Uma pesquisa realizada por pesquisadores da Universidade de São Paulo (USP) identificou um conjunto de genes que pode ajudar a prever a evolução da hepatite viral no organismo. Os resultados sugerem que alterações nessa rede genética estão relacionadas à intensidade da inflamação no fígado. Elas podem indicar maior risco de desenvolvimento de câncer hepático.
O estudo foi apoiado pela FAPESP e publicado no Journal of Medical Virology. A equipe analisou mais de 1,8 mil amostras disponíveis em bancos de dados públicos de países como Estados Unidos, Itália, China, Espanha, França, Alemanha, Reino Unido e Taiwan.
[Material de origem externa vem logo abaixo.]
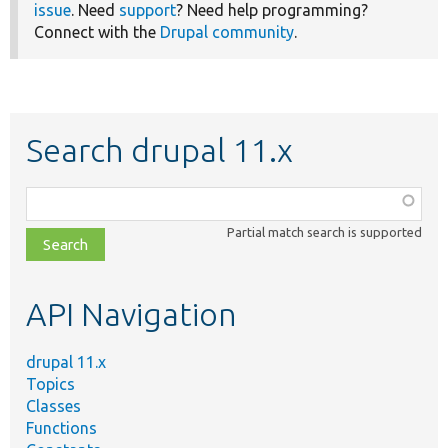
issue
. Need
support
? Need help programming?
Connect with the
Drupal community
.
Search drupal 11.x
Function,
class,
Partial match search is supported
file,
topic,
etc.
API Navigation
drupal 11.x
Topics
Classes
Functions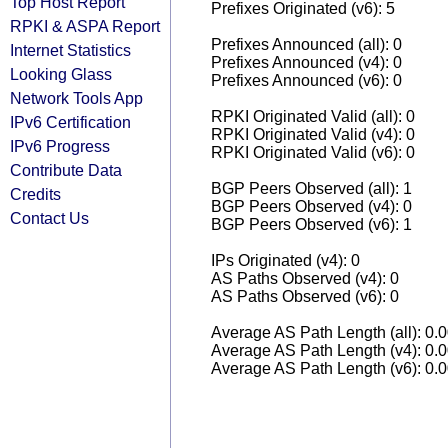
Top Host Report
Prefixes Originated (v6): 5
RPKI & ASPA Report
Prefixes Announced (all): 0
Internet Statistics
Prefixes Announced (v4): 0
Looking Glass
Prefixes Announced (v6): 0
Network Tools App
RPKI Originated Valid (all): 0
IPv6 Certification
RPKI Originated Valid (v4): 0
IPv6 Progress
RPKI Originated Valid (v6): 0
Contribute Data
BGP Peers Observed (all): 1
Credits
BGP Peers Observed (v4): 0
Contact Us
BGP Peers Observed (v6): 1
IPs Originated (v4): 0
AS Paths Observed (v4): 0
AS Paths Observed (v6): 0
Average AS Path Length (all): 0.
Average AS Path Length (v4): 0.
Average AS Path Length (v6): 0.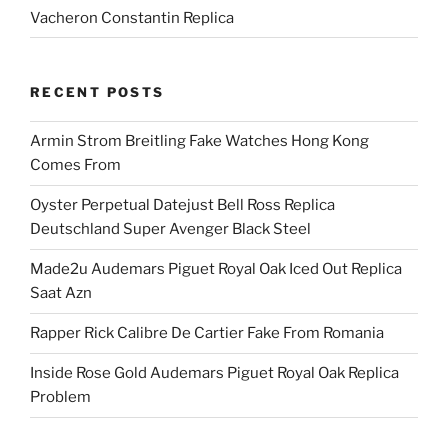
Vacheron Constantin Replica
RECENT POSTS
Armin Strom Breitling Fake Watches Hong Kong
Comes From
Oyster Perpetual Datejust Bell Ross Replica
Deutschland Super Avenger Black Steel
Made2u Audemars Piguet Royal Oak Iced Out Replica
Saat Azn
Rapper Rick Calibre De Cartier Fake From Romania
Inside Rose Gold Audemars Piguet Royal Oak Replica
Problem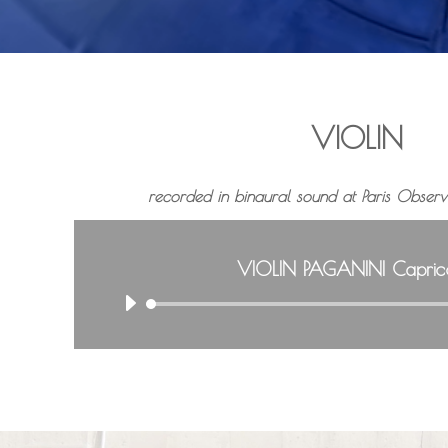
VIOLIN
recorded in binaural sound at Paris
Observa
VIOLIN PAGANINI Capric
A
u
d
i
o
P
l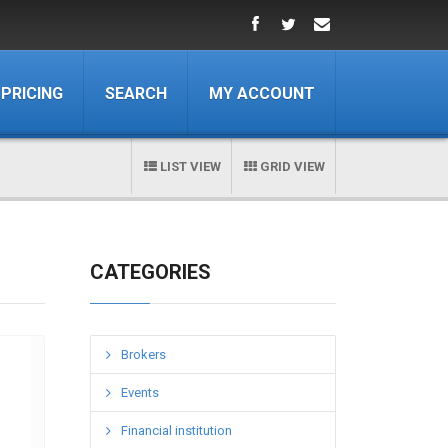
PRICING
SEARCH
MY ACCOUNT
LIST VIEW
GRID VIEW
CATEGORIES
Brokers
Events
Financial institution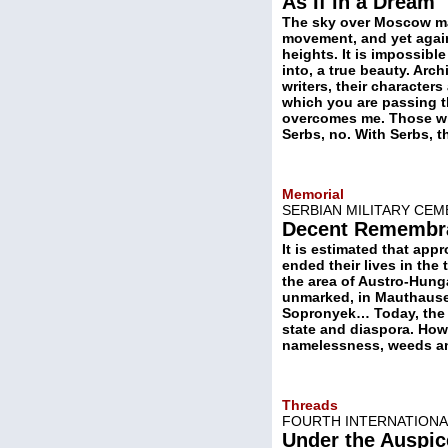
As If in a Dream
The sky over Moscow mat
movement, and yet again, 
heights. It is impossib
into, a true beauty. Arch
writers, their characters
which you are passing th
overcomes me. Those who
Serbs, no. With Serbs, 
Memorial
SERBIAN MILITARY CEM
Decent Remembr
It is estimated that app
ended their lives in the 
the area of Austro-Hung
unmarked, in Mauthause
Sopronyek… Today, the ”
state and diaspora. Howe
namelessness, weeds an
Threads
FOURTH INTERNATIONAL
Under the Auspic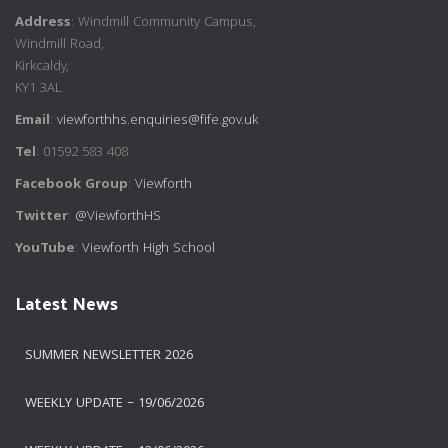
Address
: Windmill Community Campus,
Windmill Road,
Kirkcaldy,
KY1 3AL
Email
:
viewforthhs.enquiries@fife.gov.uk
Tel
: 01592 583 408
Facebook Group
:
Viewforth
Twitter
:
@ViewforthHS
YouTube
:
Viewforth High School
Latest News
SUMMER NEWSLETTER 2026
WEEKLY UPDATE – 19/06/2026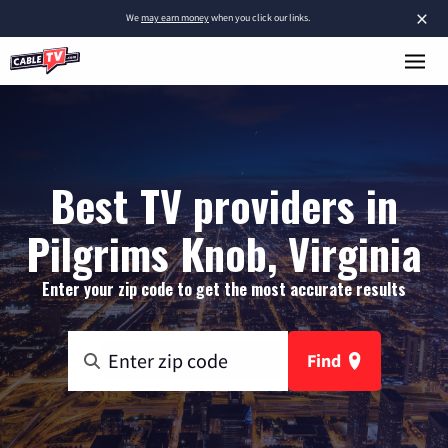
×
We
may earn money
when you click our links.
Best TV providers in
Pilgrims Knob, Virginia
Enter your zip code to get the most accurate results
Find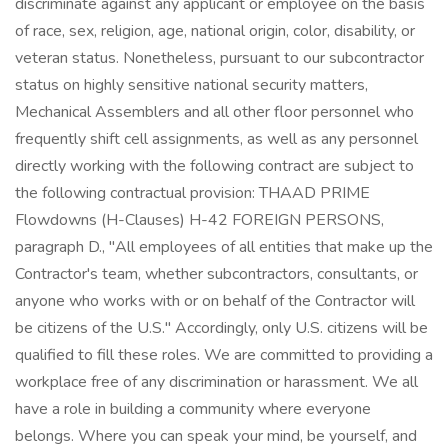
discriminate against any applicant or employee on the basis
of race, sex, religion, age, national origin, color, disability, or
veteran status. Nonetheless, pursuant to our subcontractor
status on highly sensitive national security matters,
Mechanical Assemblers and all other floor personnel who
frequently shift cell assignments, as well as any personnel
directly working with the following contract are subject to
the following contractual provision: THAAD PRIME
Flowdowns (H-Clauses) H-42 FOREIGN PERSONS,
paragraph D., "All employees of all entities that make up the
Contractor's team, whether subcontractors, consultants, or
anyone who works with or on behalf of the Contractor will
be citizens of the U.S." Accordingly, only U.S. citizens will be
qualified to fill these roles. We are committed to providing a
workplace free of any discrimination or harassment. We all
have a role in building a community where everyone
belongs. Where you can speak your mind, be yourself, and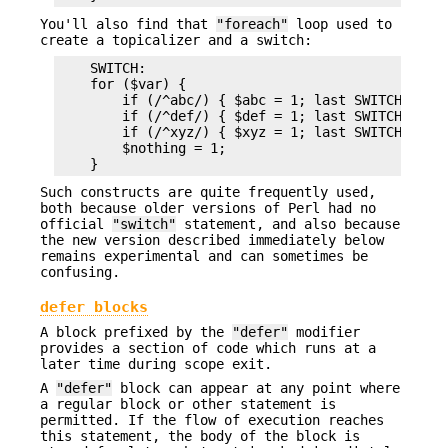
You'll also find that
"foreach"
loop used to
create a topicalizer and a switch:
    SWITCH:

    for ($var) {

        if (/^abc/) { $abc = 1; last SWITCH; }

        if (/^def/) { $def = 1; last SWITCH; }

        if (/^xyz/) { $xyz = 1; last SWITCH; }

        $nothing = 1;

Such constructs are quite frequently used,
both because older versions of Perl had no
official
"switch"
statement, and also because
the new version described immediately below
remains experimental and can sometimes be
confusing.
defer blocks
A block prefixed by the
"defer"
modifier
provides a section of code which runs at a
later time during scope exit.
A
"defer"
block can appear at any point where
a regular block or other statement is
permitted. If the flow of execution reaches
this statement, the body of the block is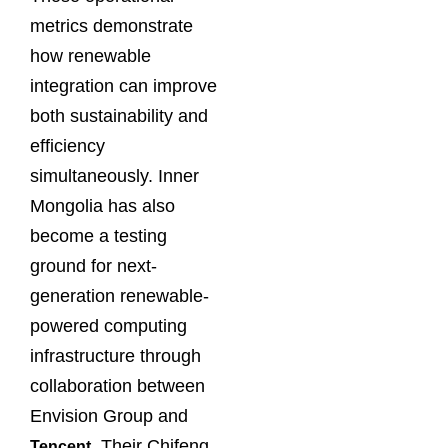
metrics demonstrate
how renewable
integration can improve
both sustainability and
efficiency
simultaneously. Inner
Mongolia has also
become a testing
ground for next-
generation renewable-
powered computing
infrastructure through
collaboration between
Envision Group and
. Their Chifeng
Tencent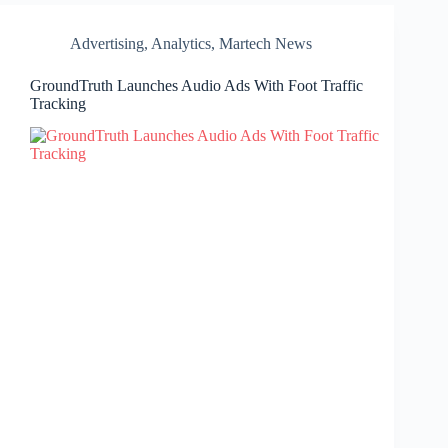
Advertising
,
Analytics
,
Martech News
GroundTruth Launches Audio Ads With Foot Traffic
Tracking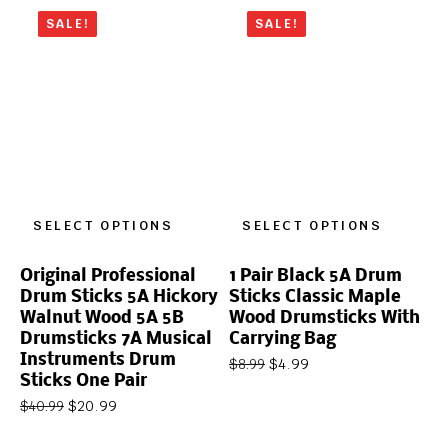
SALE!
SALE!
SELECT OPTIONS
SELECT OPTIONS
Original Professional
1 Pair Black 5A Drum
Drum Sticks 5A Hickory
Sticks Classic Maple
Walnut Wood 5A 5B
Wood Drumsticks With
Drumsticks 7A Musical
Carrying Bag
Instruments Drum
$
4.99
$
8.99
Sticks One Pair
$
20.99
$
40.99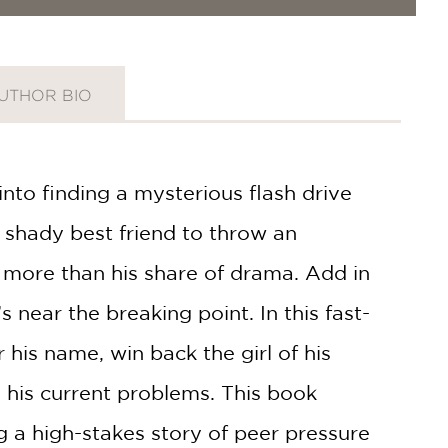
UTHOR BIO
into finding a mysterious flash drive
 shady best friend to throw an
 more than his share of drama. Add in
 near the breaking point. In this fast-
 his name, win back the girl of his
 his current problems. This book
ng a high-stakes story of peer pressure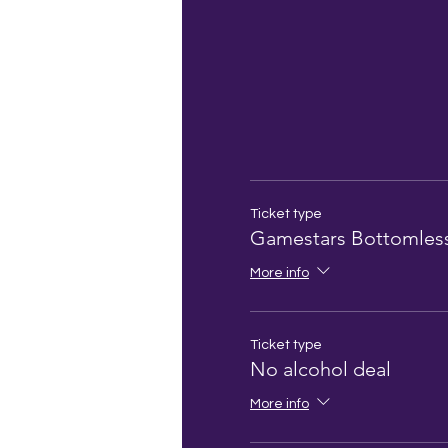
Ticket type
Gamestars Bottomles
More info
Ticket type
No alcohol deal
More info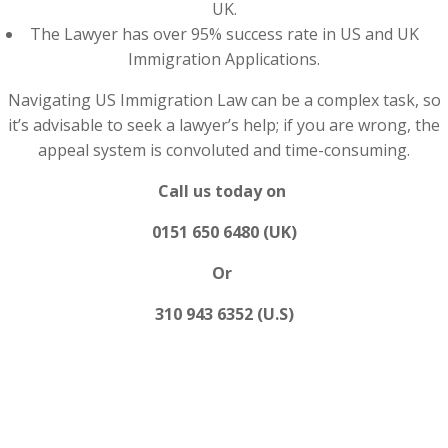
UK.
The Lawyer has over 95% success rate in US and UK
Immigration Applications.
Navigating US Immigration Law can be a complex task, so
it’s advisable to seek a lawyer’s help; if you are wrong, the
appeal system is convoluted and time-consuming.
Call us today on
0151 650 6480 (UK)
Or
310 943 6352 (U.S)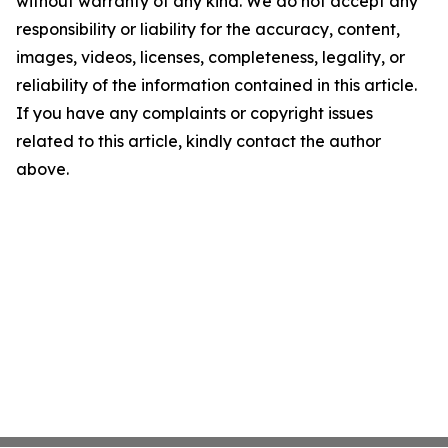
without warranty of any kind. We do not accept any
responsibility or liability for the accuracy, content,
images, videos, licenses, completeness, legality, or
reliability of the information contained in this article.
If you have any complaints or copyright issues
related to this article, kindly contact the author
above.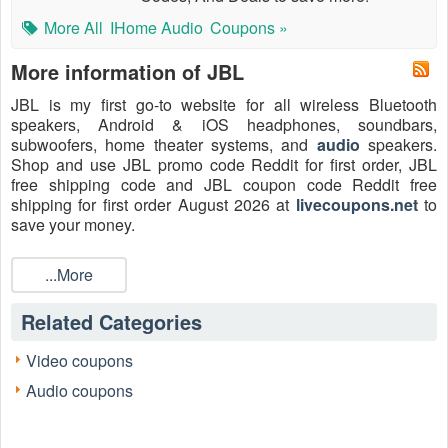
More All
IHome Audio
Coupons »
More information of JBL
JBL is my first go-to website for all wireless Bluetooth
speakers, Android & iOS headphones, soundbars,
subwoofers, home theater systems, and
audio
speakers.
Shop and use JBL promo code Reddit for first order, JBL
free shipping code and JBL coupon code Reddit free
shipping for first order August 2026 at
livecoupons.net
to
save your money.
What is JBL coupon code Reddit 2026?
...More
Reddit has thousands of coupon subforums that cover
almost couponing you can think of. JBL coupon code Reddit
Related Categories
is the code that Reddit users post on the Reddit coupon
subforums. On Reddit, coupon subforums should be your
new go-to web pages before you purchase anything.
Video coupons
Audio coupons
How to get JBL coupon code Reddit 2026?
You should bookmark the JBL subreddit or coupon
subreddit to get all current JBL coupon codes updated on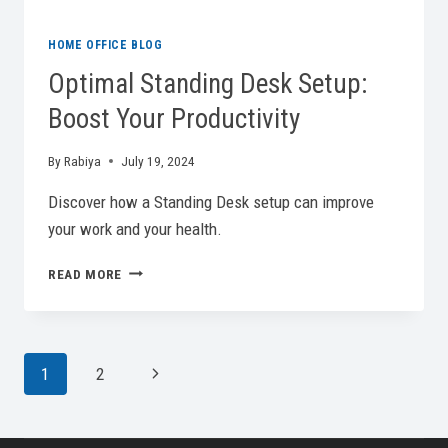
HOME OFFICE BLOG
Optimal Standing Desk Setup:
Boost Your Productivity
By
Rabiya
July 19, 2024
Discover how a Standing Desk setup can improve
your work and your health.
OPTIMAL
READ MORE
STANDING
DESK
SETUP:
BOOST
Page
Next
1
2
YOUR
PRODUCTIVITY
Page
Navigation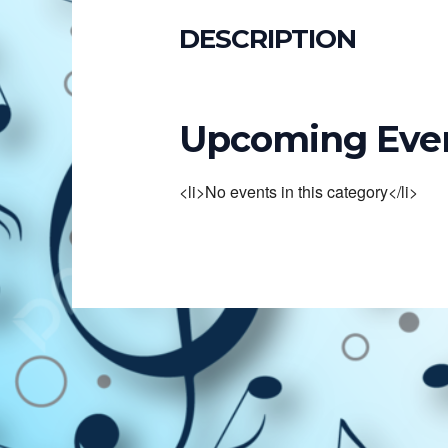
DESCRIPTION
Upcoming Eve
<li>No events in this category</li>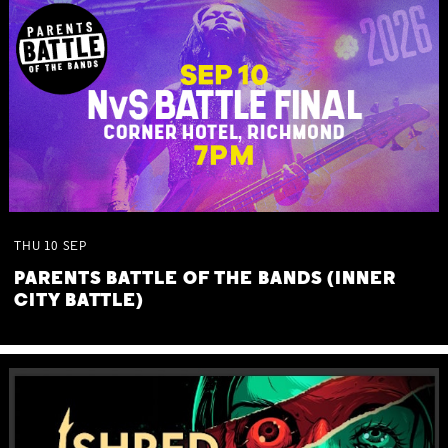
THU
10
SEP
PARENTS BATTLE OF THE BANDS (INNER
CITY BATTLE)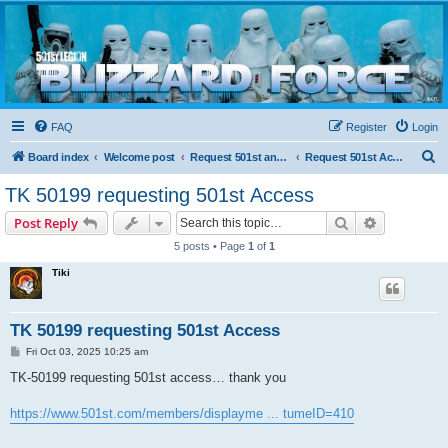
Blizzard Force
Home to Snowtroopers, Snowtrooper Commanders, and other 501st cold weather forces
FAQ
Register
Login
S
Board index
Welcome post
Request 501st and Deployed Access
Request 501st Access
e
TK 50199 requesting 501st Access
a
Search
Advanced s
Post Reply
r
5 posts • Page
1
of
1
c
Tiki
h
TK 50199 requesting 501st Access
P
Fri Oct 03, 2025 10:25 am
o
s
TK-50199 requesting 501st access… thank you
t
https://www.501st.com/members/displayme ... tumeID=410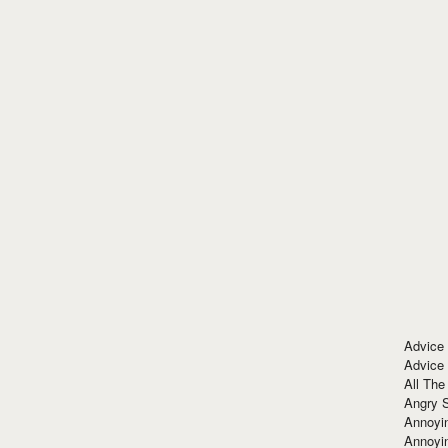
Advice
Advice
All The
Angry 
Annoyin
Annoyi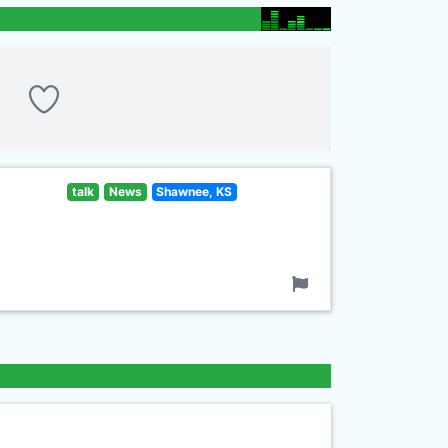
talk
News
Shawnee, KS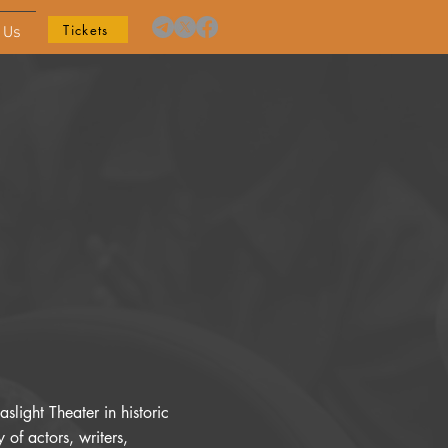
Tickets
 Us
slight Theater in historic
of actors, writers,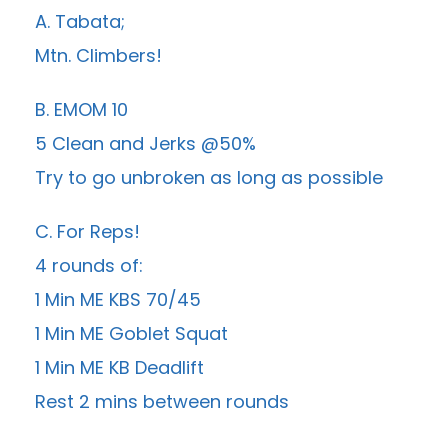
A. Tabata;
Mtn. Climbers!
B. EMOM 10
5 Clean and Jerks @50%
Try to go unbroken as long as possible
C. For Reps!
4 rounds of:
1 Min ME KBS 70/45
1 Min ME Goblet Squat
1 Min ME KB Deadlift
Rest 2 mins between rounds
Os dados incluíam tecidos do fígado e células sanguíneas de pessoas infectadas pelos vírus da hepatite.
Segundo Otávio Cabral Marques, professor da Faculdade de Medicina da USP e coordenador do experimento, a primeira pista surgiu a partir da análise do comportamento das células de defesa presentes no sangue.
“Nossa primeira descoberta foi que leucócitos de pacientes com hepatite passam a expressar genes normalmente associados ao sistema nervoso. Isso mostra que esses dois sistemas não funcionam de forma isolada”, explicou o pesquisador em comunicado.
Na segunda etapa, os cientistas utilizaram técnicas de aprendizado de máquina para analisar os dados e observaram que o funcionamento dos genes se modifica conforme a hepatite progride.
O conjunto foi chamado pelos pesquisadores de neuroimunoma, por reunir sinais relacionados aos sistemas nervoso e imunológico. A hipótese é que essa rede genética participe da coordenação de respostas do organismo durante processos de inflamação crônica.
Nos estágios mais avançados da doença, incluindo o hepatocarcinoma, um tipo de câncer que se desenvolve no fígado, os pesquisadores identificaram alterações na ativação de determinados genes. Essas mudanças podem, futuramente, ser utilizadas como marcadores biológicos da progressão da hepatite.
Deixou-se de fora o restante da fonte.